(Saved data entries)
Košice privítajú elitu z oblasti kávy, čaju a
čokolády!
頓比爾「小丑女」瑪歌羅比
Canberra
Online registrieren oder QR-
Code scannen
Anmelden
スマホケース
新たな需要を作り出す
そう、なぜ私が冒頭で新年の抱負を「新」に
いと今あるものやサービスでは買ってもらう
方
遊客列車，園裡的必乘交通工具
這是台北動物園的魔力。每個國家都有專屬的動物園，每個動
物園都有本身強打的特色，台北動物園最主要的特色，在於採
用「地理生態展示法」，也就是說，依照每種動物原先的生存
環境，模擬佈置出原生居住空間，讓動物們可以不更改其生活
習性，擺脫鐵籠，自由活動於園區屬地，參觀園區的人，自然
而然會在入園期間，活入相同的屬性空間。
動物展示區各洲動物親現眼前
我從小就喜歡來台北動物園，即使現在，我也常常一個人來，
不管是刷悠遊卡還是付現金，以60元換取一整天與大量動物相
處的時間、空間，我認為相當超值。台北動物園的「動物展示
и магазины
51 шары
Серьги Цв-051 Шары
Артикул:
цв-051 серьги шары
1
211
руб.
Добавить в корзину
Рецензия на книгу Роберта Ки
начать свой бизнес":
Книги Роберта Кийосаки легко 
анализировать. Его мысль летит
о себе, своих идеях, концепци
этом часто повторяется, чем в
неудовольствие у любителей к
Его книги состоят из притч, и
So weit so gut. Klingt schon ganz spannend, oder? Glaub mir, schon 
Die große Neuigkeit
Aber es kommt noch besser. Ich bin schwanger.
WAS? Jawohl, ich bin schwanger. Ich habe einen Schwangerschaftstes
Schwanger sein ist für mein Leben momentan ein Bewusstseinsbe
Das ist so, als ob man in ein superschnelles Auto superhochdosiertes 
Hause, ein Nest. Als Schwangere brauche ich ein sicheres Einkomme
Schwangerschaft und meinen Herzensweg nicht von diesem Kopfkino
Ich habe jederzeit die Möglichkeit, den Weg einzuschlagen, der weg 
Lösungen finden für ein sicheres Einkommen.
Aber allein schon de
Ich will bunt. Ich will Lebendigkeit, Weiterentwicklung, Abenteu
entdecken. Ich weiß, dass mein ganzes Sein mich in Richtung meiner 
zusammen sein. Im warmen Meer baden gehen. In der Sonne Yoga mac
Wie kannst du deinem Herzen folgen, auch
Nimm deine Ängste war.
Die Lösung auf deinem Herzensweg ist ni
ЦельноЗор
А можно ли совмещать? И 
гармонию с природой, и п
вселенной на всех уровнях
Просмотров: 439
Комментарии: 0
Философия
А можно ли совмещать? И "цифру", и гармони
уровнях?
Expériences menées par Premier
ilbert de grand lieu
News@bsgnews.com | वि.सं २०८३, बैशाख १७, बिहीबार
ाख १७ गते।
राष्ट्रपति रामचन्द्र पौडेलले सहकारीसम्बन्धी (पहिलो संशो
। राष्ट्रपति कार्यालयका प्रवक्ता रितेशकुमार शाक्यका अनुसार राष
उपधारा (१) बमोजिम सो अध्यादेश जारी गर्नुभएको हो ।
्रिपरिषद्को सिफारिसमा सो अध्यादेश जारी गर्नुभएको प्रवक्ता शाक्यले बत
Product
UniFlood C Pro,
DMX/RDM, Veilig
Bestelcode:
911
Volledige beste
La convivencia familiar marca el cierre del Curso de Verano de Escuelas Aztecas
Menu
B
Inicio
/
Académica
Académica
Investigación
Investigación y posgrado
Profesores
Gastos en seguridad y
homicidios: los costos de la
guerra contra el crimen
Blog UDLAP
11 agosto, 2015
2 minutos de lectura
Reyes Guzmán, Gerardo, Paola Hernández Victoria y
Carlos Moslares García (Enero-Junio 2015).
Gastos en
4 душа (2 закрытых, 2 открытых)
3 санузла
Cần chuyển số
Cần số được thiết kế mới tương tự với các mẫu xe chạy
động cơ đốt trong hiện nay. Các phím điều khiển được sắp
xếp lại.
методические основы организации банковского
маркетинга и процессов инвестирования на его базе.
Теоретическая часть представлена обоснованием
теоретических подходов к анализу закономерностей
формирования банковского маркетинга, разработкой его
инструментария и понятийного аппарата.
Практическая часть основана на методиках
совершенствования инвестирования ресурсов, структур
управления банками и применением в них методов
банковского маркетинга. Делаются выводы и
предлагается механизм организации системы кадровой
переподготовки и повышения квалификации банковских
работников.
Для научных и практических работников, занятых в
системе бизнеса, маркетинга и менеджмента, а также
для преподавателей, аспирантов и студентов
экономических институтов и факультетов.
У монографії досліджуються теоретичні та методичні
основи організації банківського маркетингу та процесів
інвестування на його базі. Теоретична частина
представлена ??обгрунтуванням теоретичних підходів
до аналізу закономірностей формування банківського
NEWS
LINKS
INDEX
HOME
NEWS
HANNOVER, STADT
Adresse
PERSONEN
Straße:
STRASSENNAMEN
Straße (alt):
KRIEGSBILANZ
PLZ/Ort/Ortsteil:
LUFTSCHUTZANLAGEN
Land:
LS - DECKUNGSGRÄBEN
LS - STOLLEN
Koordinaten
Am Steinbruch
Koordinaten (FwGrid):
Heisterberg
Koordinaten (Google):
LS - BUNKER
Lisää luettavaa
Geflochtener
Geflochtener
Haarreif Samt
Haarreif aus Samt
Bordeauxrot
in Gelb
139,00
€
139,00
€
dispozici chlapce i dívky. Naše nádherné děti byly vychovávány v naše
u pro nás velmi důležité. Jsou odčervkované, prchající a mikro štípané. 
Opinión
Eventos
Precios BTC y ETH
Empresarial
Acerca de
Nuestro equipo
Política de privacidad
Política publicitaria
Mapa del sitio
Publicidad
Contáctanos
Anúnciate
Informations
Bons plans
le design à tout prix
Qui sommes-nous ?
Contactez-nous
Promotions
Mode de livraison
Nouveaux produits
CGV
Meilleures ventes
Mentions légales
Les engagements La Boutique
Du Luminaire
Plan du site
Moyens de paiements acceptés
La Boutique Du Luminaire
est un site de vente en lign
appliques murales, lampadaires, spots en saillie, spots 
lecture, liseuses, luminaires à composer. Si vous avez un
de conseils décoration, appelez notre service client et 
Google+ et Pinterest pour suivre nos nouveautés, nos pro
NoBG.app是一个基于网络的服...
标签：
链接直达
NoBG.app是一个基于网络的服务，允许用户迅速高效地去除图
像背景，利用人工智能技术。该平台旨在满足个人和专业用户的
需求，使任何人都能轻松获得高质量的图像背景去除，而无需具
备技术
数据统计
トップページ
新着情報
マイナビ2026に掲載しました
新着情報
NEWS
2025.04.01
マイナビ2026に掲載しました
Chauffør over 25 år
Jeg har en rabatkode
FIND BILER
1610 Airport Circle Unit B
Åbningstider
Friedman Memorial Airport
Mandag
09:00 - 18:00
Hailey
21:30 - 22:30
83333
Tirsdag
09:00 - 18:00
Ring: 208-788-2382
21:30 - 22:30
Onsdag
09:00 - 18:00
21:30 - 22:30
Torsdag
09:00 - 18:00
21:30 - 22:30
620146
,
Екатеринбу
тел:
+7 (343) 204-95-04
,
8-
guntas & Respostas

## Assigned task
Print the records above exactly. Omit nothing.

## Solution for this problem
Košice privítajú elitu z oblasti kávy, čaju a
čokolády!
頓比爾「小丑女」瑪歌羅比
Canberra
Online registrieren oder QR-
Code scannen
Anmelden
スマホケース
新たな需要を作り出す
そう、なぜ私が冒頭で新年の抱負を「新」に
いと今あるものやサービスでは買ってもらう
方
遊客列車，園裡的必乘交通工具
這是台北動物園的魔力。每個國家都有專屬的動物園，每個動
物園都有本身強打的特色，台北動物園最主要的特色，在於採
用「地理生態展示法」，也就是說，依照每種動物原先的生存
環境，模擬佈置出原生居住空間，讓動物們可以不更改其生活
習性，擺脫鐵籠，自由活動於園區屬地，參觀園區的人，自然
而然會在入園期間，活入相同的屬性空間。
動物展示區各洲動物親現眼前
我從小就喜歡來台北動物園，即使現在，我也常常一個人來，
不管是刷悠遊卡還是付現金，以60元換取一整天與大量動物相
處的時間、空間，我認為相當超值。台北動物園的「動物展示
и магазины
51 шары
Серьги Цв-051 Шары
Артикул:
цв-051 серьги шары
1
211
руб.
Добавить в корзину
Рецензия на книгу Роберта Ки
начать свой бизнес":
Книги Роберта Кийосаки легко 
анализировать. Его мысль летит
о себе, своих идеях, концепци
этом часто повторяется, чем в
неудовольствие у любителей к
Его книги состоят из притч, и
So weit so gut. Klingt schon ganz spannend, oder? Glaub mir, schon 
Die große Neuigkeit
Aber es kommt noch besser. Ich bin schwanger.
WAS? Jawohl, ich bin schwanger. Ich habe einen Schwangerschaftstes
Schwanger sein ist für mein Leben momentan ein Bewusstseinsbe
Das ist so, als ob man in ein superschnelles Auto superhochdosiertes 
Hause, ein Nest. Als Schwangere brauche ich ein sicheres Einkomme
Schwangerschaft und meinen Herzensweg nicht von diesem Kopfkino
Ich habe jederzeit die Möglichkeit, den Weg einzuschlagen, der weg 
Lösungen finden für ein sicheres Einkommen.
Aber allein schon de
Ich will bunt. Ich will Lebendigkeit, Weiterentwicklung, Abenteu
entdecken. Ich weiß, dass mein ganzes Sein mich in Richtung meiner 
zusammen sein. Im warmen Meer baden gehen. In der Sonne Yoga mac
Wie kannst du deinem Herzen folgen, auch
Nimm deine Ängste war.
Die Lösung auf deinem Herzensweg ist ni
ЦельноЗор
А можно ли совмещать? И 
гармонию с природой, и п
вселенной на всех уровнях
Просмотров: 439
Комментарии: 0
Философия
А можно ли совмещать? И "цифру", и гармони
уровнях?
Expériences menées par Premier
ilbert de grand lieu
News@bsgnews.com | वि.सं २०८३, बैशाख १७, बिहीबार
ाख १७ गते।
राष्ट्रपति रामचन्द्र पौडेलले सहकारीसम्बन्धी (पहिलो संशो
। राष्ट्रपति कार्यालयका प्रवक्ता रितेशकुमार शाक्यका अनुसार राष
उपधारा (१) बमोजिम सो अध्यादेश जारी गर्नुभएको हो ।
्रिपरिषद्को सिफारिसमा सो अध्यादेश जारी गर्नुभएको प्रवक्ता शाक्यले बत
Product
UniFlood C Pro,
DMX/RDM, Veilig
Bestelcode:
911
Volledige beste
La convivencia familiar marca el cierre del Curso de Verano de Escuelas Aztecas
Menu
B
Inicio
/
Académica
Académica
Investigación
Investigación y posgrado
Profesores
Gastos en seguridad y
homicidios: los costos de la
guerra contra el crimen
Blog UDLAP
11 agosto, 2015
2 minutos de lectura
Reyes Guzmán, Gerardo, Paola Hernández Victoria y
Carlos Moslares García (Enero-Junio 2015).
Gastos en
4 душа (2 закрытых, 2 открытых)
3 санузла
Cần chuyển số
Cần số được thiết kế mới tương tự với các mẫu xe chạy
động cơ đốt trong hiện nay. Các phím điều khiển được sắp
xếp lại.
методические основы организации банковского
маркетинга и процессов инвестирования на его базе.
Теоретическая часть представлена обоснованием
теоретических подходов к анализу закономерностей
формирования банковского маркетинга, разработкой его
инструментария и понятийного аппарата.
Практическая часть основана на методиках
совершенствования инвестирования ресурсов, структур
управления банками и применением в них методов
банковского маркетинга. Делаются выводы и
предлагается механизм организации системы кадровой
переподготовки и повышения квалификации банковских
работников.
Для научных и практических работников, занятых в
системе бизнеса, маркетинга и менеджмента, а также
для преподавателей, аспирантов и студентов
экономических институтов и факультетов.
У монографії досліджуються теоретичні та методичні
основи організації банківського маркетингу та процесів
інвестування на його базі. Теоретична частина
представлена ??обгрунтуванням теоретичних підходів
до аналізу закономірностей формування банківського
NEWS
LINKS
INDEX
HOME
NEWS
HANNOVER, STADT
Adresse
PERSONEN
Straße:
STRASSENNAMEN
Straße (alt):
KRIEGSBILANZ
PLZ/Ort/Ortsteil:
LUFTSCHUTZANLAGEN
Land:
LS - DECKUNGSGRÄBEN
LS - STOLLEN
Koordinaten
Am Steinbruch
Koordinaten (FwGrid):
Heisterberg
Koordinaten (Google):
LS - BUNKER
Lisää luettavaa
Geflochtener
Geflochtener
Haarreif Samt
Haarreif aus Samt
Bordeauxrot
in Gelb
139,00
€
139,00
€
dispozici chlapce i dívky. Naše nádherné děti byly vychovávány v naše
u pro nás velmi důležité. Jsou odčervkované, prchající a mikro štípané. 
Opinión
Eventos
Precios BTC y ETH
Empresarial
Acerca de
Nuestro equipo
Política de privacidad
Política publicitaria
Mapa del sitio
Publicidad
Contáctanos
Anúnciate
Informations
Bons plans
le design à tout prix
Qui sommes-nous ?
Contactez-nous
Promotions
Mode de livraison
Nouveaux produits
CGV
Meilleures ventes
Mentions légales
Les engagements La Boutique
Du Luminaire
Plan du site
Moyens de paiements acceptés
La Boutique Du Luminaire
est un site de vente en lign
appliques murales, lampadaires, spots en saillie, spots 
lecture, liseuses, luminaires à composer. Si vous avez un
de conseils décoration, appelez notre service client et 
Google+ et Pinterest pour suivre nos nouveautés, nos pro
NoBG.app是一个基于网络的服...
标签：
链接直达
NoBG.app是一个基于网络的服务，允许用户迅速高效地去除图
像背景，利用人工智能技术。该平台旨在满足个人和专业用户的
需求，使任何人都能轻松获得高质量的图像背景去除，而无需具
备技术
数据统计
トップページ
新着情報
マイナビ2026に掲載しました
新着情報
NEWS
2025.04.01
マイナビ2026に掲載しました
Chauffør over 25 år
Jeg har en rabatkode
FIND BILER
1610 Airport Circle Unit B
Åbningstider
Friedman Memorial Airport
Mandag
09:00 - 18:00
Hailey
21:30 - 22:30
83333
Tirsdag
09:00 - 18:00
Ring: 208-788-2382
21:30 - 22:30
Onsdag
09:00 - 18:00
21:30 - 22:30
Torsdag
09:00 - 18:00
21:30 - 22:30
620146
,
Екатеринбу
тел:
+7 (343) 204-95-04
,
8-
guntas & Respostas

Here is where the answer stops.